(Vienna, 01 June 2022) Marta Rizzi took over the Chair in Clinical Experimental Immunology (§98) at MedUni Vienna at the beginning of June. The expert on human B-cell lymphocytes comes to Vienna from University Hospital Freiburg.
Marta Rizzi is an expert in human B-cell lymphocyte development, activation both in physiological and disease context. B lymphocytes are an essential component of adaptive immunity; they produce antibodies but can also present antigens to T cells and contribute to inflammation by secreting cytokines. Disturbed B-cell function can contribute to disease in different ways. When tolerance is broken, B cells produce autoantibodies that can result in autoimmunity. A defect in early B-cell development can lead to immunodeficiency. A defect in the interaction with T cells can result in immune dysregulation.
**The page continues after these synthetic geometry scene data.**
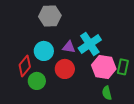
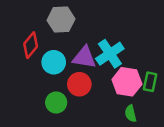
purple triangle: (69, 47) -> (84, 57), size x1.5
red diamond: (25, 66) -> (31, 45), moved
green circle: (37, 81) -> (56, 103), moved

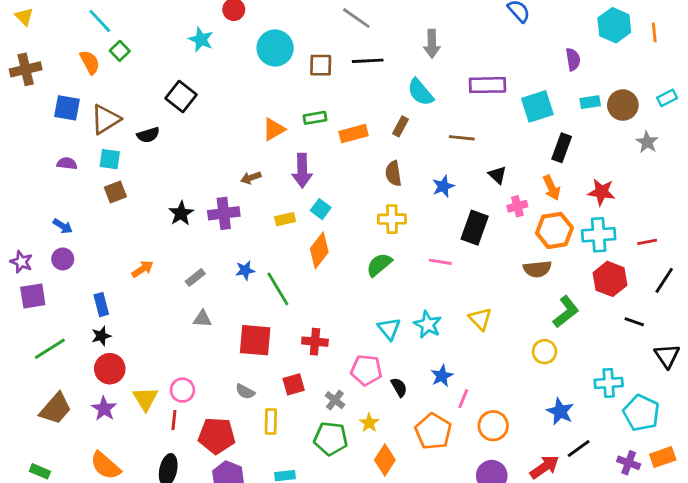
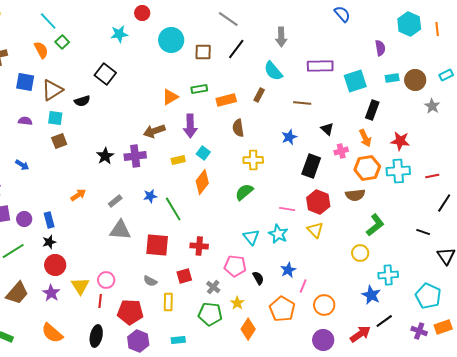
cyan star: (201, 39) -> (119, 34), turned -30
black line: (368, 61) -> (236, 49), turned -50
brown semicircle: (393, 173) -> (238, 128), moved
brown arrow: (251, 178) -> (154, 131), size x1.5
purple circle: (63, 259) -> (24, 219), moved
pink line: (440, 262) -> (287, 209), moved
red hexagon: (610, 279) -> (318, 202), moved
gray triangle: (202, 319) -> (120, 230), size x1.6
cyan cross: (609, 383) -> (388, 275), moved

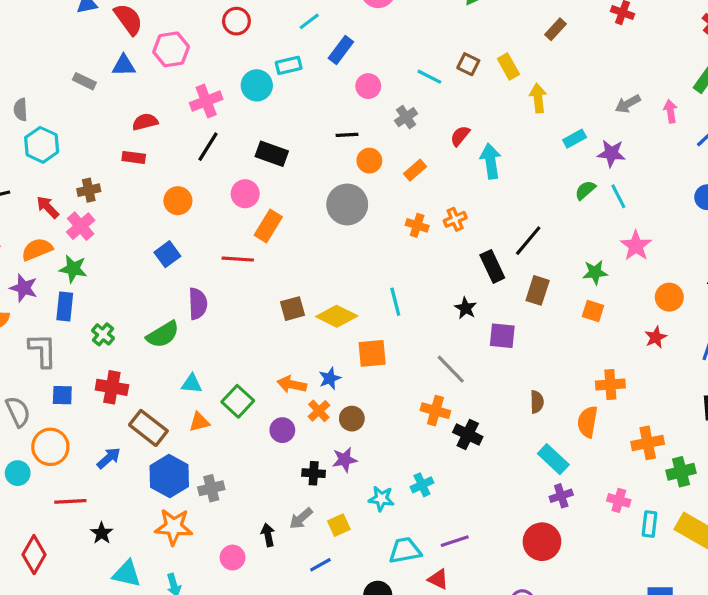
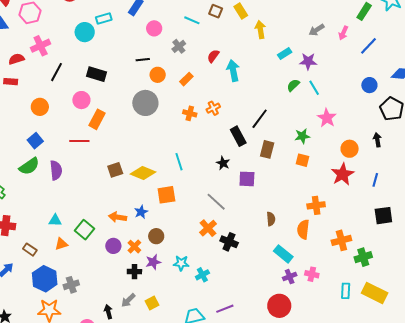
pink cross: (206, 101) -> (41, 46), moved
pink arrow: (670, 111) -> (343, 33), turned -144
green semicircle: (163, 334) -> (29, 166), moved
red star: (656, 337) -> (343, 174), size x1.6
orange cross: (319, 411) -> (134, 247), moved
orange cross: (435, 411) -> (208, 228), turned 36
brown rectangle: (148, 428) -> (30, 250), size x0.6
cyan star: (381, 499) -> (181, 263), moved
pink cross: (619, 500) -> (312, 274), moved

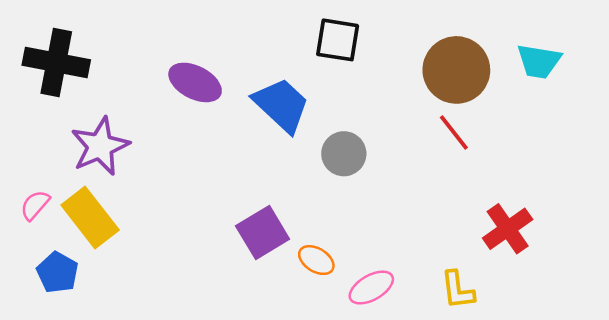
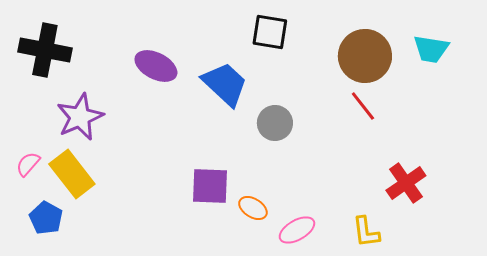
purple square: (263, 233) -> (210, 186), turned 33

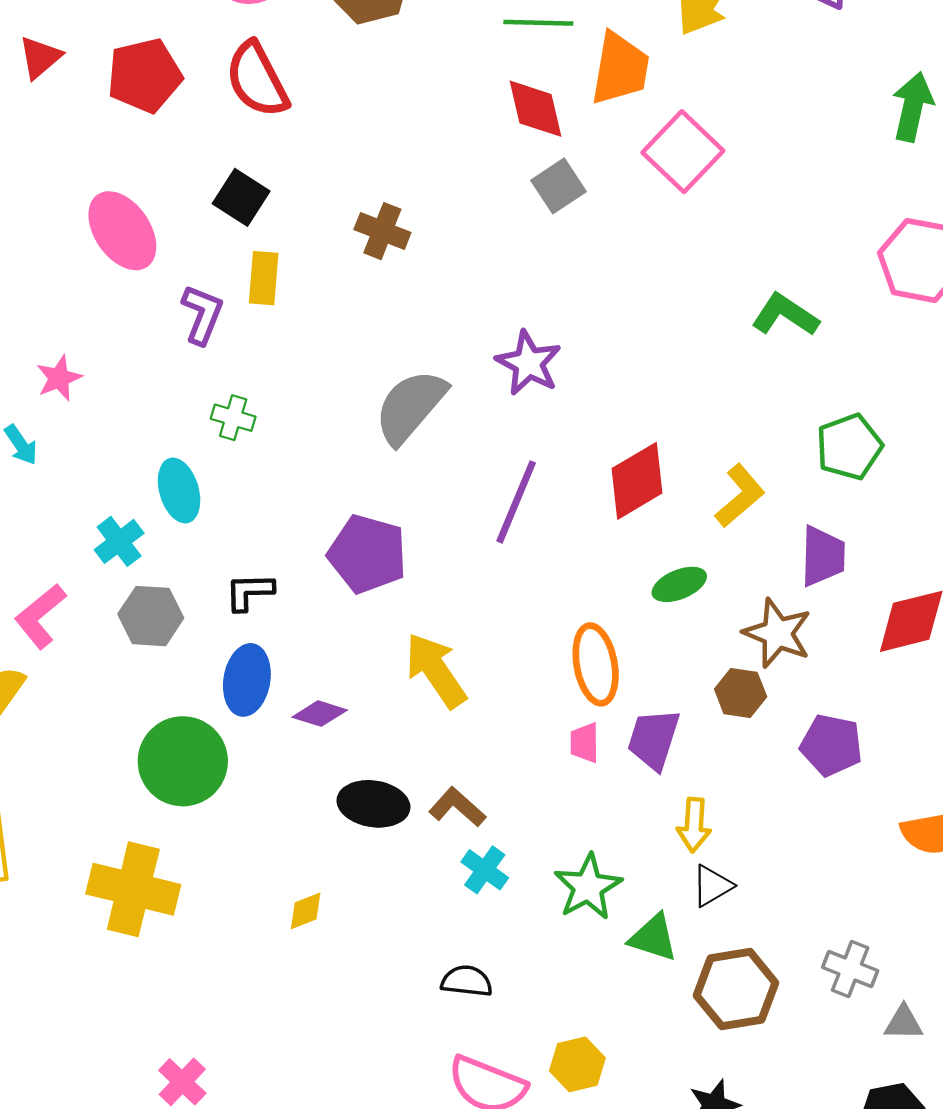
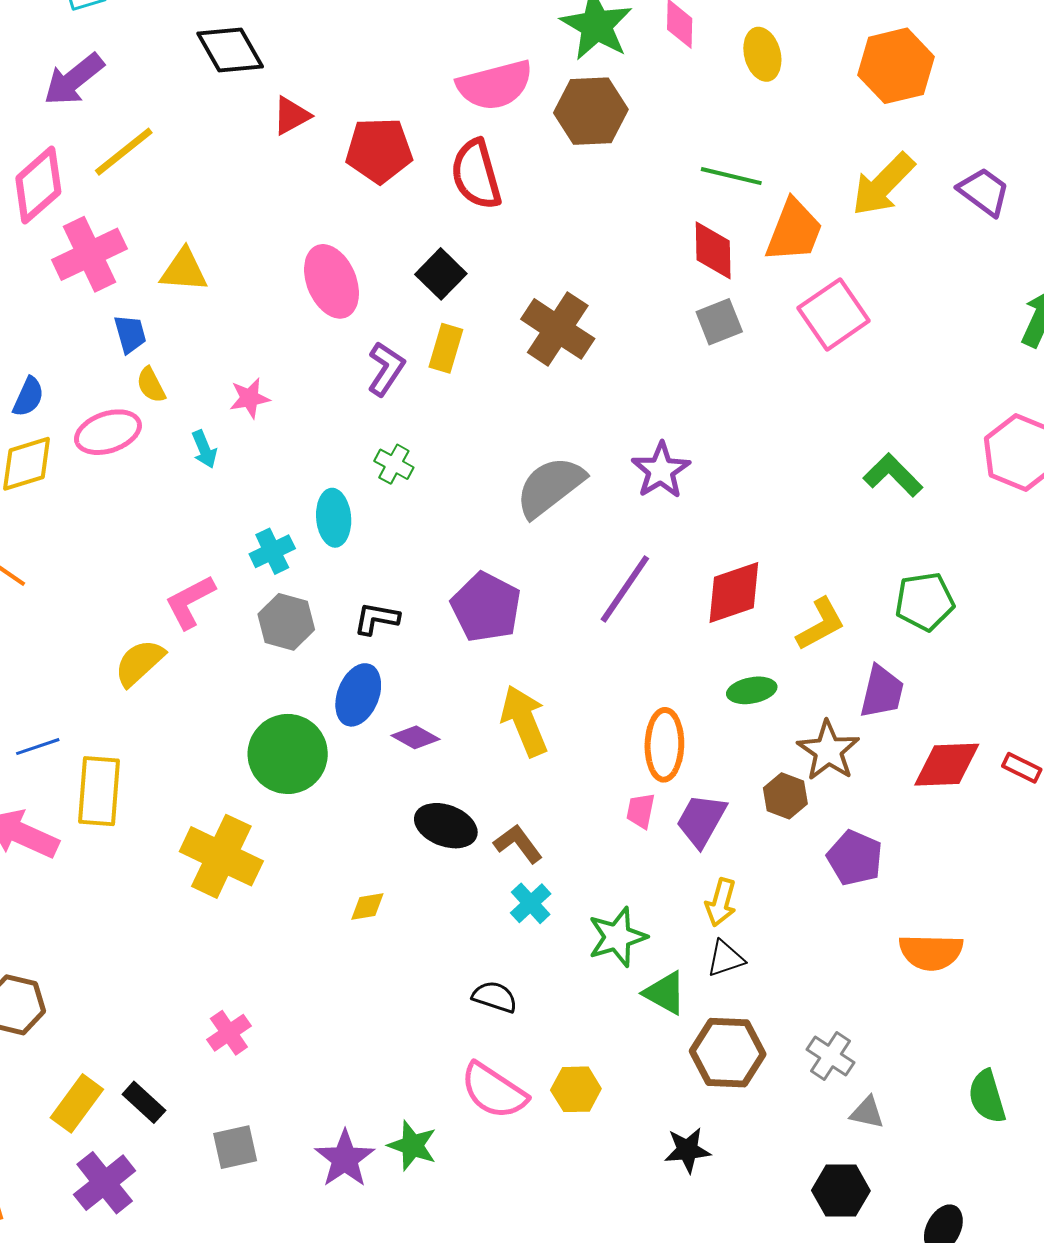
brown cross: (382, 231) -> (558, 329), size x1.5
"My research focuses on the mechanisms that drive B cell development and maintenance of B cell tolerance," explains Marta Rizzi, "thereby, we aim to identify new biomarkers and molecular targets to modulate B cell function in B-cell-mediated diseases."
To this end, Rizzi and her team have developed innovative in vitro modelling tools that allow them to study the dynamics of human B-cell behaviour. By combining high-end in vitro models with high-throughput technologies, they are working to unravel regulatory circuits in B cells, as well as to identify the specific contribution of B cells to autoimmune diseases or to immunodeficiencies caused by specific genetic defects. "Importantly, we will study the effects of targeted therapies used to modulate the immune system on B cells to predict potential side effects or explain their mechanisms of action."
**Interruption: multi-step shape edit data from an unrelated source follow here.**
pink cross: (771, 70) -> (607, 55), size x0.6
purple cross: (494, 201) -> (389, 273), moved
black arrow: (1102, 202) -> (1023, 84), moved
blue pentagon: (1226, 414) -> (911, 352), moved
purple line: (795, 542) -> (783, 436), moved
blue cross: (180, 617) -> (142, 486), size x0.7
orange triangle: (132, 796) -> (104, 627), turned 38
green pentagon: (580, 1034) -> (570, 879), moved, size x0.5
"Our lab will become a hub for B-cell research, and our tools and expertise will serve as a platform for developing projects and collaborations. I look forward to contributing to the research environment at MedUni Vienna."
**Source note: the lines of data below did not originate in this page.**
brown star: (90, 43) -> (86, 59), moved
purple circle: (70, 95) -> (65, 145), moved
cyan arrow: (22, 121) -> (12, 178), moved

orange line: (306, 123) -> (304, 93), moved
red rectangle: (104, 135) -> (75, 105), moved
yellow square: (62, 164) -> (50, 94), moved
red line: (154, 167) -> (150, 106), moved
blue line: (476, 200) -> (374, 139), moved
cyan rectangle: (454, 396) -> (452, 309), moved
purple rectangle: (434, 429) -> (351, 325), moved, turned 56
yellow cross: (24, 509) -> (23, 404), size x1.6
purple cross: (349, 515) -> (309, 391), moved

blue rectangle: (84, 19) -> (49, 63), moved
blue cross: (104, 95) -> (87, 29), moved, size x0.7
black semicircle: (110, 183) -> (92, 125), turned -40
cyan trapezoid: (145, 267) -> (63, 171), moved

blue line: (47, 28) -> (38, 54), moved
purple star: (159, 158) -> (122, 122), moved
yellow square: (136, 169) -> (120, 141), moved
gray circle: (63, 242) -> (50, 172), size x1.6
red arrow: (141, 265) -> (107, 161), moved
Teaching the principles of targeted treatment for immune disorders
Rizzi enjoys the interaction with students at every level. "The field of clinical immunology is complex and ever-growing. I want to provide students with tools to understand patterns and general principles of immune response to infection, autoimmunity, inflammation, and immunodeficiency. This will help them to recognise the general principles behind the use of specific targeted treatments in immune-mediated diseases." By close interaction with students in seminars and practicals, Rizzi will motivate and engage students in the area of clinical immunology and will stimulate their curiosity for research questions. Rizzi believes that this is an essential step in training clinician scientists who will shape the future of medicine. "I want to engage in mentoring students and junior researchers. I have had wonderful experiences myself, both as a mentee and as a mentor. I would like to use my experience and to contribute to the generation of young researchers, especially female scientists. I am looking forward to being part of MedUni Vienna."
About Marta Rizzi
Marta Rizzi studied medicine at the University of Genoa and completed her PhD in Clinical and Experimental Immunology in Genoa and at the University of California in San Diego (USA). After her specialist medical training in allergy and clinical immunology in Genoa, she worked as a postdoc at the University of Freiburg, where she obtained her qualification as a university lecturer in experimental medicine. Since 2014, she has been working as a research group leader at the Department of Rheumatology and Clinical Immunology at University Hospital Freiburg.